High-frequency trader fined for market manipulation

UK, CFTC and CME fines plus disgorgement orders total $5.8 mn

Officials from the UK, the Commodity Futures Trading Commission (CFTC) and the Chicago Mercantile Exchange (CME) have hit back at alleged abuse by a high-frequency trader with a high-frequency action of their own.

High-frequency trader Michael Coscia, owner of New Jersey-based Panther Energy Trading, was hit with five fines and disgorgement orders from the CFTC, the UK and derivatives market owner CME Group on allegations of market manipulation on two continents.

US regulator the CFTC levied a fine of $1.4 mn on the trader for a practice known as ‘spoofing’, which uses a computer algorithm to rapidly place and cancel bids and offers in an effort to generate the impression of intense market interest.
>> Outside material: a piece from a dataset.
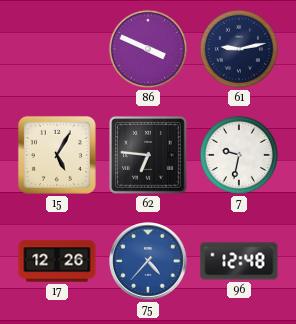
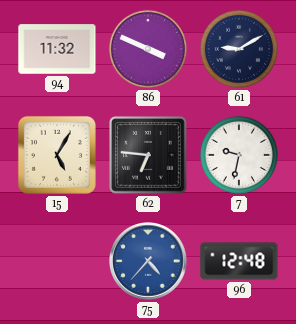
94: none -> 11:32
61: 9:13 -> 9:10
17: 12:26 -> none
The CFTC also ordered Coscia to disgorge $1.4 mn in profits.

The Financial Conduct Authority (FCA) in the UK levied a $900,000 fine on Coscia, saying it was its first ever action against a high-frequency trader. The CME fined Coscia $800,000 and ordered him to disgorge $1.3 mn in profits made in a series of trades between August and October 2011.

‘While forms of algorithmic trading are, of course, lawful, using a computer program that is written to spoof the market is illegal and will not be tolerated,’ says David Meister, the CFTC’s enforcement director, in a press release. ‘We will use the Dodd Frank anti-disruptive practices provision against schemes like this one to protect market participants and promote market integrity, particularly in the growing world of electronic trading platforms.’

The FCA says Coscia’s strategy involved placing a small order on one side of the order book, followed by several large orders on the others side to ‘create a false and misleading impression of liquidity.’ Execution of the small order would then trigger cancellation of the large orders. Coscia would then repeat the strategy on the other side of the order book.

‘Coscia received a 30 percent discount on the fine by agreeing settlement under the FCA’s executive settlement procedures; otherwise he would have been fined just over $1.15 mn,’ the FCA adds.